Task details: Those lines of the data that hold the word "complex" are to be copied out.

[Saved entries]
>>
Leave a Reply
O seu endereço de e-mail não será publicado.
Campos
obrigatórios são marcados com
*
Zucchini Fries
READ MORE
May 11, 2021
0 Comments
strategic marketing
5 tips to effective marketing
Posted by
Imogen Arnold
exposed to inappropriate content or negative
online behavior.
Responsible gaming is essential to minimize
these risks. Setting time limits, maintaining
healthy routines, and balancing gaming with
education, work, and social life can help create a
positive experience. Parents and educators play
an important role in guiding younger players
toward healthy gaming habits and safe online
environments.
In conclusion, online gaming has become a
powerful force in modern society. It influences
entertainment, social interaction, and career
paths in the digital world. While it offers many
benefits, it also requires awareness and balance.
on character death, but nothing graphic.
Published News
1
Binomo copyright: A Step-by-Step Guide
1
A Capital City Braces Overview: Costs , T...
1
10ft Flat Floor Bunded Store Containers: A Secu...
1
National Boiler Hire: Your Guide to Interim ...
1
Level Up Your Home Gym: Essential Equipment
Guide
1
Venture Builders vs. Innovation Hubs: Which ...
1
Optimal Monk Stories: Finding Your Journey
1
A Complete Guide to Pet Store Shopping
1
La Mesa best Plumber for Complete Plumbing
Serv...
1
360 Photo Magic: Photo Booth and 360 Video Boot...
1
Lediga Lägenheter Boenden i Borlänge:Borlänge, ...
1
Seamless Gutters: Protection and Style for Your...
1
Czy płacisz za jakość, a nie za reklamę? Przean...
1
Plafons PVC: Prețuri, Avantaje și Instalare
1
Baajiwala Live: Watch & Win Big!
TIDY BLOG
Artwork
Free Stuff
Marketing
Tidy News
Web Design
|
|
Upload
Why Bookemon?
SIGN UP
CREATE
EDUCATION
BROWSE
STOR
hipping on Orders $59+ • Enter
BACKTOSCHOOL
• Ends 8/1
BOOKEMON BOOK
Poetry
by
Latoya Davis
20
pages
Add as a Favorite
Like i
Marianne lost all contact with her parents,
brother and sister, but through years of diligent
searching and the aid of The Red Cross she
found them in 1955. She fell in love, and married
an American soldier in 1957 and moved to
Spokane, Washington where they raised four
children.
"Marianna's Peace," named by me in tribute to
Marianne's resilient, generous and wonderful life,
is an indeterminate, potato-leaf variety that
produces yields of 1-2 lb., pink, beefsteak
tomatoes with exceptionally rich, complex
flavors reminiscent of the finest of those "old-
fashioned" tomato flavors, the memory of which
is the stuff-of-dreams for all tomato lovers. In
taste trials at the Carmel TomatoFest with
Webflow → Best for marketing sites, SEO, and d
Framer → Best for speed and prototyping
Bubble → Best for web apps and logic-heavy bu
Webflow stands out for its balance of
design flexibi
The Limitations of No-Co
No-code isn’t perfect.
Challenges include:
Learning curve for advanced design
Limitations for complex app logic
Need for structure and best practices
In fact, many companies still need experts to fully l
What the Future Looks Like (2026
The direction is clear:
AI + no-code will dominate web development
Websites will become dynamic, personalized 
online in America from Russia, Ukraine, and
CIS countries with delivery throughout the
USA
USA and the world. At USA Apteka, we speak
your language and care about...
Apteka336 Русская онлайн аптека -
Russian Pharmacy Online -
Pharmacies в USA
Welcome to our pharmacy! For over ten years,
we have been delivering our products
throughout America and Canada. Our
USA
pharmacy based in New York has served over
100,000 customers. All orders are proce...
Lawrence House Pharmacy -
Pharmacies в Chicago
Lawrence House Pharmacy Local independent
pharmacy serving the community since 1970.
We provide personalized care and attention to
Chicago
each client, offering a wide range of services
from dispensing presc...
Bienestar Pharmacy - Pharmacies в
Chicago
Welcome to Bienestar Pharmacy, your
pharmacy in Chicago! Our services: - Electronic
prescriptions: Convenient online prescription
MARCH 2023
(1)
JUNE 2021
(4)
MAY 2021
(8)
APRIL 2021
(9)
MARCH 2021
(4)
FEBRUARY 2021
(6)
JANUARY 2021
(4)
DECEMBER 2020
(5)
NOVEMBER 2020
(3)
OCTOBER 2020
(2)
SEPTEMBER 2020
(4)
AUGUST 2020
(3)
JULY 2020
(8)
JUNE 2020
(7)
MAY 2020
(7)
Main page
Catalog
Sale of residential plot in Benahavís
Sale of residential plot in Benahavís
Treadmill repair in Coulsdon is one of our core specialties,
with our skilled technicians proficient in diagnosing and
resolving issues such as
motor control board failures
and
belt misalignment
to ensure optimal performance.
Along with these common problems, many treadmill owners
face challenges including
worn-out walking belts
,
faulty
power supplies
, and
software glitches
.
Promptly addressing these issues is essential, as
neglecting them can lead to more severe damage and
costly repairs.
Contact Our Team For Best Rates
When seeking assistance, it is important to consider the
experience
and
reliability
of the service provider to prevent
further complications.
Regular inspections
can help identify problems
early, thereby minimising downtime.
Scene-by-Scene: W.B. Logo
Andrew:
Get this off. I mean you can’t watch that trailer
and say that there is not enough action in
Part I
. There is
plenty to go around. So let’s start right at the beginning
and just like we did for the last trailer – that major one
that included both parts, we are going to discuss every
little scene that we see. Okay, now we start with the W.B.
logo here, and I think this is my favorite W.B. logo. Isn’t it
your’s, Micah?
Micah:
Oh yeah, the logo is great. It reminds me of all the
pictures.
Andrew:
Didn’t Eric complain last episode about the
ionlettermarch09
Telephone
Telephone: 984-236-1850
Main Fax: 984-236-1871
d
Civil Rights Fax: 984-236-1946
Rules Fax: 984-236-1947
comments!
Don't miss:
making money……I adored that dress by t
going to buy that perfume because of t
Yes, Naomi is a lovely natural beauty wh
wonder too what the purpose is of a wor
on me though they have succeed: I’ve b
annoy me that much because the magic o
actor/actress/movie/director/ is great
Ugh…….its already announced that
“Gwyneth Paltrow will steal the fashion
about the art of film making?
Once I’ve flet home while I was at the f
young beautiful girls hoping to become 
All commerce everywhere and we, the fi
<<
Result of this task:
tomatoes with exceptionally rich, complex
Limitations for complex app logic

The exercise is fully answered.